Records shown:
__________
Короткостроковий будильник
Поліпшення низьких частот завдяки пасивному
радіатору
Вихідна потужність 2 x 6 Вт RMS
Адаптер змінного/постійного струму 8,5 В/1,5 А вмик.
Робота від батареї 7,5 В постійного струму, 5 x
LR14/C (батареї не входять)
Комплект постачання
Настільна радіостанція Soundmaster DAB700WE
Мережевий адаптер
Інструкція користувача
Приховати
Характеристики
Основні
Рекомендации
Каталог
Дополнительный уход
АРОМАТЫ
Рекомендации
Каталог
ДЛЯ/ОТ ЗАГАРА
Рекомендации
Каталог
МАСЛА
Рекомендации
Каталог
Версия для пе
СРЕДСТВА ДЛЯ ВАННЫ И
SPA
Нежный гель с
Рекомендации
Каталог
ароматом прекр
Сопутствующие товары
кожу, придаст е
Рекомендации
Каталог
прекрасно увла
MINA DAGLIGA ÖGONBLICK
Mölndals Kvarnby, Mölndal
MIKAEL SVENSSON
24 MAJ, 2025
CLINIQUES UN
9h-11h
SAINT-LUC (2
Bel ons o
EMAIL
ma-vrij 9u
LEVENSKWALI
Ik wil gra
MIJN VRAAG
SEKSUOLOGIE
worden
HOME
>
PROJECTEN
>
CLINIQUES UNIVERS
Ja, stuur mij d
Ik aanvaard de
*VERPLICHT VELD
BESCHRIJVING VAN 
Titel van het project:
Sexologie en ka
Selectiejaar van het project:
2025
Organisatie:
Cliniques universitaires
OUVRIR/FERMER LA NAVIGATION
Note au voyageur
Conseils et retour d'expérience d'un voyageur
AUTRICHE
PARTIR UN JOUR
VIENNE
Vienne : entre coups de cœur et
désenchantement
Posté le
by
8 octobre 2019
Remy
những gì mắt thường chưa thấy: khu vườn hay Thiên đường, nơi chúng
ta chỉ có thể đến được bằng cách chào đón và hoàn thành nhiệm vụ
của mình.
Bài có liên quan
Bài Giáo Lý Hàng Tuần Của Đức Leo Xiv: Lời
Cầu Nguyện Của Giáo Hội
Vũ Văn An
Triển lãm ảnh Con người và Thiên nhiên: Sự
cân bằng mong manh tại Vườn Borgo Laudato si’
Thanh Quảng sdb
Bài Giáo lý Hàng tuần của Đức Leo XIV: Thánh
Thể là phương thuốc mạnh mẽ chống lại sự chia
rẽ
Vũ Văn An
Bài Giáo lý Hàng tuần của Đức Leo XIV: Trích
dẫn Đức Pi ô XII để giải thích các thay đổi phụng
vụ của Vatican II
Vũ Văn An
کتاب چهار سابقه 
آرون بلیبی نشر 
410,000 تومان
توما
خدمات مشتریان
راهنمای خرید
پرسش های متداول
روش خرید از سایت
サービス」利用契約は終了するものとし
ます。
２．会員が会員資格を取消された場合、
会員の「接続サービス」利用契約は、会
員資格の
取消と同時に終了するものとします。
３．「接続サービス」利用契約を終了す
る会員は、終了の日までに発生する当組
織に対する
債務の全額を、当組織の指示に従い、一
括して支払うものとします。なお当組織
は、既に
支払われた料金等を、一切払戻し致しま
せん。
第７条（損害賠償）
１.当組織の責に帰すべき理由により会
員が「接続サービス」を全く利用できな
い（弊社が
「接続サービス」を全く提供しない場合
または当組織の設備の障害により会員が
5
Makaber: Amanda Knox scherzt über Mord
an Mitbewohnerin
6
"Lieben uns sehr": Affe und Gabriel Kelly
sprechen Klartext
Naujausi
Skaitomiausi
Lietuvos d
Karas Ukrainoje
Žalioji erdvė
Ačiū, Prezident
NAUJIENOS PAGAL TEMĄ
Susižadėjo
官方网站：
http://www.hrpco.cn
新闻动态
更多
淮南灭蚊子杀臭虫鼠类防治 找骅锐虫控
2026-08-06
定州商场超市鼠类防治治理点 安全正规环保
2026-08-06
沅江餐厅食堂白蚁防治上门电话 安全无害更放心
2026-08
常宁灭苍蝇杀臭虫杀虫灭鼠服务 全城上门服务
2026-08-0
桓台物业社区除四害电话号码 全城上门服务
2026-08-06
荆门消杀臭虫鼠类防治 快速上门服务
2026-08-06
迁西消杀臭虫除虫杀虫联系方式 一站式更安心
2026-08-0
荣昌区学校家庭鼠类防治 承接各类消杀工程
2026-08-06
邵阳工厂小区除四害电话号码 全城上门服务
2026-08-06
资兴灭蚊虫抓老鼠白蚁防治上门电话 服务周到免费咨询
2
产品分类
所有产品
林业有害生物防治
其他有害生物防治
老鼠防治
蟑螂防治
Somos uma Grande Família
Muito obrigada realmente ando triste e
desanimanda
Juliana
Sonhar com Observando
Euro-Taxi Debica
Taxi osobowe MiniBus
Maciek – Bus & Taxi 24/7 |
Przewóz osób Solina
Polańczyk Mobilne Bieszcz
__________
What lines of the material above contain "постійного"? Return each of them.

Адаптер змінного/постійного струму 8,5 В/1,5 А вмик.
Робота від батареї 7,5 В постійного струму, 5 x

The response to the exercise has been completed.